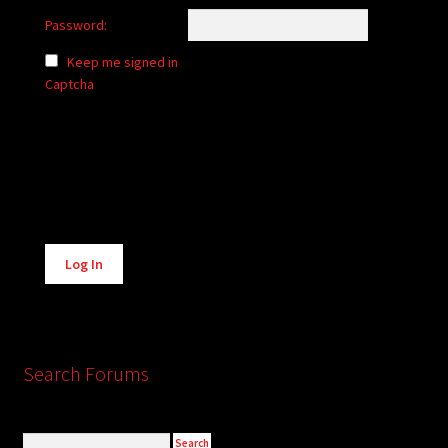
Password:
Keep me signed in
Captcha
Alternative:
Log In
Search Forums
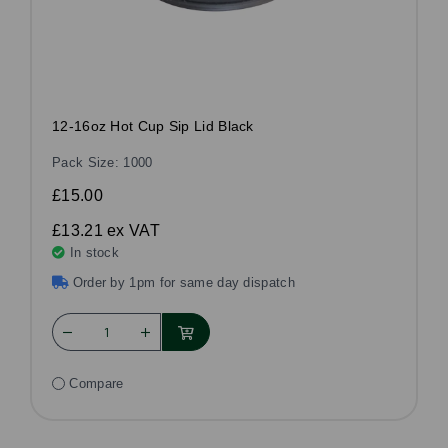
12-16oz Hot Cup Sip Lid Black
Pack Size: 1000
£15.00
£13.21
ex VAT
In stock
Order by 1pm for same day dispatch
Compare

----------------

* **Exercise directions**
The lines to return run from the line containing "Search Forums" through the last line of the records. Give them exactly, omitting pictures.

* **Result of this task**
Search Forums
12-16oz Hot Cup Sip Lid Black
Pack Size: 1000
£15.00
£13.21
ex VAT
In stock
Order by 1pm for same day dispatch
Compare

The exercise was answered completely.